## Exercise
From the records below, print exactly the lines starting at the one containing "July 21st, 2009 at" and ending at the one containing "January 2013", ends included, and nothing else.

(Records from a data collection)
- - - - -

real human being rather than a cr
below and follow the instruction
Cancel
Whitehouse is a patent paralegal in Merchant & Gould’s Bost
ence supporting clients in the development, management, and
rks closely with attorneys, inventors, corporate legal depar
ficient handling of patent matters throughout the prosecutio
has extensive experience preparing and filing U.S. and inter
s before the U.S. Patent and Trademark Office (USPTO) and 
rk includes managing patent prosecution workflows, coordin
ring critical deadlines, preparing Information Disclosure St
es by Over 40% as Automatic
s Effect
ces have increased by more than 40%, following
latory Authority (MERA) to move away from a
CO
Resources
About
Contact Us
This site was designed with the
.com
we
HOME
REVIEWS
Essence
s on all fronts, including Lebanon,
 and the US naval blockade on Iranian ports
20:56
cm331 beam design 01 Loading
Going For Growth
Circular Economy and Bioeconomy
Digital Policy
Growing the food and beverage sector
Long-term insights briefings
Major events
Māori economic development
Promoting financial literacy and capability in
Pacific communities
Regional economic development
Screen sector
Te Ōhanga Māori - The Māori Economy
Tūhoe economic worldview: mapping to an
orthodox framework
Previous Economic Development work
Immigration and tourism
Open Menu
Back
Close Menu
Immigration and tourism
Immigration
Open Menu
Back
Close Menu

- - - - -

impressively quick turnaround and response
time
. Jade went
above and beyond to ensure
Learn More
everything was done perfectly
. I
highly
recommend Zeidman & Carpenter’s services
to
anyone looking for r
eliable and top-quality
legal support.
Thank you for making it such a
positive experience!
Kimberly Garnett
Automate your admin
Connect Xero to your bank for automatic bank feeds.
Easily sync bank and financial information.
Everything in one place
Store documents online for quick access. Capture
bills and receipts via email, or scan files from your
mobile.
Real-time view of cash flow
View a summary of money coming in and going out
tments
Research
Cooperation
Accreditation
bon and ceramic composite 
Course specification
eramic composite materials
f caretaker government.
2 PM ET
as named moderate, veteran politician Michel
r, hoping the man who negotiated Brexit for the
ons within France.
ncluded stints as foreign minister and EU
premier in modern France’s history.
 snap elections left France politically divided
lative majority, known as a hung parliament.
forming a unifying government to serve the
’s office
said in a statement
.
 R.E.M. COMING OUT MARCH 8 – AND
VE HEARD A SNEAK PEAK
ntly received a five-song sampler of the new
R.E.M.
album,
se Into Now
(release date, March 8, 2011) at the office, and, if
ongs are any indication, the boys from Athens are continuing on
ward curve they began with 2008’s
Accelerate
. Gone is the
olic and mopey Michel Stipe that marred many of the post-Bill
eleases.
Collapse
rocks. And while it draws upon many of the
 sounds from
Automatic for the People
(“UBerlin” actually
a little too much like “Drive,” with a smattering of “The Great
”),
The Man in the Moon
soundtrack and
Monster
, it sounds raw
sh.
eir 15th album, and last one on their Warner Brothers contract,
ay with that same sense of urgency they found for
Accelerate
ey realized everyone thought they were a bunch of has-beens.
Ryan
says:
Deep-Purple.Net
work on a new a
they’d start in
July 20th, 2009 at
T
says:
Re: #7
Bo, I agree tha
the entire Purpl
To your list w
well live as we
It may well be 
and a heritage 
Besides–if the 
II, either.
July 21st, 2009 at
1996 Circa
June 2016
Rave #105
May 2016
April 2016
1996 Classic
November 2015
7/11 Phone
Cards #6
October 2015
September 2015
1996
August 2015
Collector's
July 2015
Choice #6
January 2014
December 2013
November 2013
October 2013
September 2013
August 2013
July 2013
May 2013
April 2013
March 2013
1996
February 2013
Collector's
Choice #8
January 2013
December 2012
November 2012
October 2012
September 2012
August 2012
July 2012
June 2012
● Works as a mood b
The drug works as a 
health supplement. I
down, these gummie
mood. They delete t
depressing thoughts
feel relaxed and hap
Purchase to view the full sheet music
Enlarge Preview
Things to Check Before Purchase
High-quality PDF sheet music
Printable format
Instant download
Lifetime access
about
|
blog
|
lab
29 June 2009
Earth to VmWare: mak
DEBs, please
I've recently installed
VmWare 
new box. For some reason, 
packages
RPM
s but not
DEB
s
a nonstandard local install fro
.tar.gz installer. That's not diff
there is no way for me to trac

- - - - -

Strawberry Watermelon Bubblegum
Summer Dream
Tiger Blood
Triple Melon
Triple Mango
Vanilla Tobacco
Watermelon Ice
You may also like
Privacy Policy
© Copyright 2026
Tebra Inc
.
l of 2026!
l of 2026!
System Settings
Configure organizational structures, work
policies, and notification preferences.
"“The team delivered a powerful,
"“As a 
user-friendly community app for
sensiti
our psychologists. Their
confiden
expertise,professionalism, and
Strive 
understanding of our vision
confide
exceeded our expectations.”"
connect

- - - - -

## Task solution
July 21st, 2009 at
1996 Circa
June 2016
Rave #105
May 2016
April 2016
1996 Classic
November 2015
7/11 Phone
Cards #6
October 2015
September 2015
1996
August 2015
Collector's
July 2015
Choice #6
January 2014
December 2013
November 2013
October 2013
September 2013
August 2013
July 2013
May 2013
April 2013
March 2013
1996
February 2013
Collector's
Choice #8
January 2013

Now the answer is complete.